Wir sind sehr stolz darauf zu sehen, dass unsere Arbeit große Beachtung findet – immer mehr Teams möchten teilnehmen und immer mehr Medien interessieren sich für den International Eastercup Berlin-Moabit.
Der International Eastercup Berlin-Moabit fand im Zeitraum vom 18. bis 22. April 2019 statt.

Antragsteller*inLukas Keul, Assistant Coordinator, International Eastercup Berlin-Moabit
Mobiles Youth Headquarter Moabit

Mit der Fördersumme konnte ein Großteil der Miete für eine Garage in der Sickingenstraße 20-28 bezahlt werden, in der vielfältige Aktionen und Angebote mit Jugendlichen/jungen Erwachsenen vorbereitet bzw. durchgeführt werden konnten. Nach einem detaillierten technischen Check des Wagens unter aktiver Beteiligung der Jugendlichen/jungen Erwachsenen, wurde dieser im Februar und März gründlich gereinigt und für seine Nutzung während der Veranstaltung „Moabit´s Anti-Rassismus-Jams“ am 16./17. März 2019 vorbereitet. Teil des Events waren zwei Graffiti-Workshops, bei denen das Beteiligungsmobil als kreative Plattform und Gestaltungsobjekt im öffentlichen Raum diente.

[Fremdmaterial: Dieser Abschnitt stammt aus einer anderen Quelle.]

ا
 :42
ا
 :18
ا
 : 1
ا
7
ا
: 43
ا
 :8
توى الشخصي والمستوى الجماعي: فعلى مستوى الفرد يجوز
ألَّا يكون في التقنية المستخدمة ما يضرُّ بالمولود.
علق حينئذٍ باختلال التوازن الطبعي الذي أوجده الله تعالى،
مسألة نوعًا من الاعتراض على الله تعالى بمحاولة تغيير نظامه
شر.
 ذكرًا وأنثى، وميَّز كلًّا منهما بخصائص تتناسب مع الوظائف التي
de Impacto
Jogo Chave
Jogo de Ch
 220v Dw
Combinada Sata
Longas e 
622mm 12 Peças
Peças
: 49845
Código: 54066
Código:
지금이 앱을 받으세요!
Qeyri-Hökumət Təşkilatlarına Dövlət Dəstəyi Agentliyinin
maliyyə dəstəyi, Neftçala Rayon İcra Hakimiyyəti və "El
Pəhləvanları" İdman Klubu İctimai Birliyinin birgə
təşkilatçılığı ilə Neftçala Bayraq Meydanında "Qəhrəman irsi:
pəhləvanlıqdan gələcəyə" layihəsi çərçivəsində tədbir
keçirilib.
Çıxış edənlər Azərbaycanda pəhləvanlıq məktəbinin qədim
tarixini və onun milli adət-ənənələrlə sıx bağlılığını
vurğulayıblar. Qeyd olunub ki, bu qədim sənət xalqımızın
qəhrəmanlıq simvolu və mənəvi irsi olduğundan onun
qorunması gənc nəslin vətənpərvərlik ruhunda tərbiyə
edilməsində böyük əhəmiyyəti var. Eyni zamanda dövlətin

Da bei dem technischen Check weitere Mängel am Beteiligungsmobil entdeckt wurden, entfernten die Teilnehmenden unter fachkräftiger Anleitung den Aufbau des Mobils in der Werkstatt. Zum zweiten Mal kam der Wagen dann auf der „Fête de la reUNION“ am 21. Juni 2019 zum Einsatz. Dort wurde er zu einem einladenden Informationsstand umfunktioniert, an dem Mitarbeiter*innen von Karame e.V. Auskunft über das Engagement im Kiez durch Vereine, AGs und unterschiedliche Förderer gaben sowie einzelne Projekte vorstellten.

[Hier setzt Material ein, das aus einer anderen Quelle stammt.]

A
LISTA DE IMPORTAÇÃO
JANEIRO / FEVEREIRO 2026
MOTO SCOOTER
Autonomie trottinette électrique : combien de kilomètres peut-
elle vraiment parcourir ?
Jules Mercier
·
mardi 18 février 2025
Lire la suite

Antragsteller*inKarame e.V.
Ramadan und Schule

Die von der Ibn-Rushd-Goethe Moschee am 08. Mai 2019 organisierte Veranstaltung „Ramadan und Schule“ adressierte besonders Lehrer*innen und bot die Möglichkeit, über eigene individuelle Herausforderungen im Unterricht zu sprechen. Als Referenten gaben Rechtsanwältin Seyran Ateş, der Psychologe Ahmad Mansour, Ärztin Prof. Dr. Meryam Schouler-Ocak sowie Imam Mohammed El-Kateb in ihren eigenen Kompetenzfeldern hilfreiche Handlungsempfehlungen und Tipps. Im Verlauf der Veranstaltung meldeten sich zahlreiche Lehrer*innen und berichteten über ihre  herausfordernden Situationen mit Schüler*innen. Von Konzentrationsschwierigkeiten bis hin zu Bewusstlosigkeit, von der Befreiung vom Schulunterricht und von sozialem Druck seitens der Community war die Rede. Die rund 120 Pädagog*innen waren erfreut über die von uns ins Leben gerufene Veranstaltung und bekundeten uns gegenüber den Wunsch nach weiteren Veranstaltungen, um eine Plattform zu schaffen auf der kritische Themen diskutiert werden können.